Renn glanced at the other hunters; when he received no complaints he said, "They are."
"Very well, then. I look forward to your report."
It was clearly a dismissal and they took it as one, leaving the reception lobby and then the Guild itself.
"All right, everyone. Go suit up and we'll meet at the transporter at the top of the hour for game on."
Jade shook her head in disbelief. She never understood how Renn could call the job of a hunter, with its life or death battles, a game.
Their client would have agreed with her. Even as the hunters were leaving the Guild offices, he had already sent a simple-mail message. Not being one for pithy allusions, he wrote only, "Quest accepted."
* * *
The air on the planet Ragol was cool, with the fatal heaviness that promised rain to come. It didn't have the crisp purity of the artificially maintained environment of Pioneer 2, and Jade loved it. It was natural and wonderful, with all the imperfections that gave it character, not the sterility of manmade life.
Renn and Geryne didn't appreciate it the way she did, but they were human. They'd grown up on Coral, their homeworld, before embarking with thirty thousand other colonists on Pioneer 2. Jade, though, was a genetically engineered Newman, grown in a corporate lab, then slated for disposal as a defective product because of her warped eye. She'd only been a month old when she'd been bought as a slave by an underworld figure who assumed that the clientele rarely looked at her girls' faces anyway, a figure who'd arranged passage on board Pioneer 2 to establish herself in a new market. Jade had been freed a year and a half into the voyage when a shadow war had killed her owner, and with the assistance of her rescuer, Malcolm Tane, had forged a new life for herself as a hunter. She appreciated the ability to stand free on a forest path and savor the air in a way the others just couldn't.

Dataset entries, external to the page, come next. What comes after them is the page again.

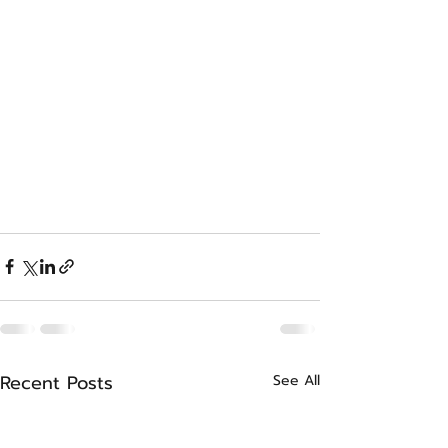
Recent Posts
See All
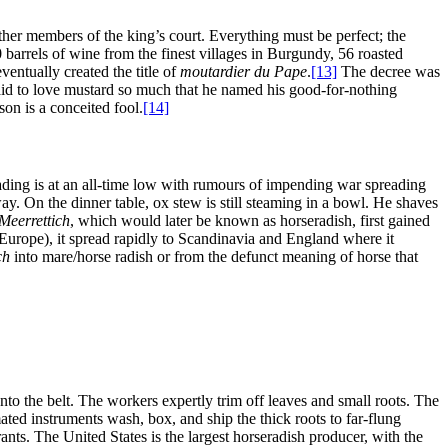
ther members of the king’s court. Everything must be perfect; the
arrels of wine from the finest villages in Burgundy, 56 roasted
entually created the title of
moutardier du Pape
.
[13]
The decree was
d to love mustard so much that he named his good-for-nothing
on is a conceited fool.
[14]
rading is at an all-time low with rumours of impending war spreading
way. On the dinner table, ox stew is still steaming in a bowl. He shaves
Meerrettich
, which would later be known as horseradish, first gained
urope), it spread rapidly to Scandinavia and England where it
ch
into mare/horse radish or from the defunct meaning of horse that
o the belt. The workers expertly trim off leaves and small roots. The
ated instruments wash, box, and ship the thick roots to far-flung
s. The United States is the largest horseradish producer, with the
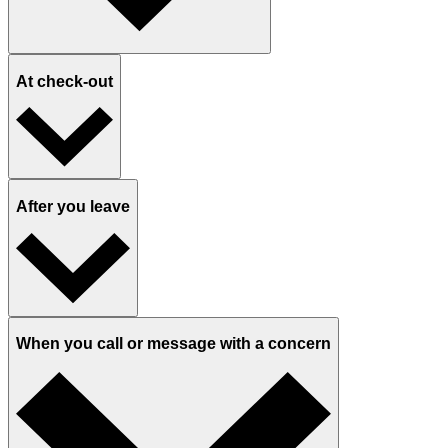
At check-out
After you leave
When you call or message with a concern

Not that Ragol was some kind of paradise, either. Just as Pioneer 2 had arrived and was beginning to make contact with the surface, something happened. No one could be sure what, but whatever it had been, it had been fast and lethal. There had been no trace found of any of the thirty thousand people of Pioneer 1. They had lived and worked on Ragol for seven years, taking the first steps to establishing a new home for the Coralians fleeing their shattered ecosystem, and they had all just...vanished. Investigating the mystery had fallen to the Hunter's Guild on behalf of the Administration, though other political factions certainly had their spoons stirring the soup.
Renn consulted the portable navigation system he wore on his wrist.

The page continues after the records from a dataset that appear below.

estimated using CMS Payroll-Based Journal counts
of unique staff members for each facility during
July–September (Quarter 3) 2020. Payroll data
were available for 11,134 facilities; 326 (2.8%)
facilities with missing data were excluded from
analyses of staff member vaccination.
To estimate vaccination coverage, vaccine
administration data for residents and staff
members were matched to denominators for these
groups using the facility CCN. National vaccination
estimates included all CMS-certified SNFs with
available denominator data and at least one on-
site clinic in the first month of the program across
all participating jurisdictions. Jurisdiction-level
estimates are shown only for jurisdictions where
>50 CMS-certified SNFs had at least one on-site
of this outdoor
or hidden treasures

"Okay, it looks like we're in Section 07, Block C," he announced. "Anyone else been here before?"
Jade and Geryne shook their heads, while the fourth member of the team, a bulky Type:D RAcast, said, "I have not."
"It's too bad Pioneer 1 couldn't have sent back some decent maps of the settlement," Jade said.
"We have to search it all anyway," Renn noted, "though it would be nice to know what it is we have to search."
"Do you want us to split up?"
"And have a Hildebear land on that pretty head, Geryne? Not a chance. We'll stick together and do a standard sweep, keep to the left at all times."
It started almost as soon as the first security door opened. The hunters passed into the next block, a large, grassy clearing through which a small stream gurgled away placidly. From the undergrowth sleek, gray, wolflike creatures leapt while yellow-furred humanoids burst up from the ground. While the settlers may have vanished, the native wildlife of Ragol definitely hadn't, and it was extraordinarily, even unnaturally aggressive.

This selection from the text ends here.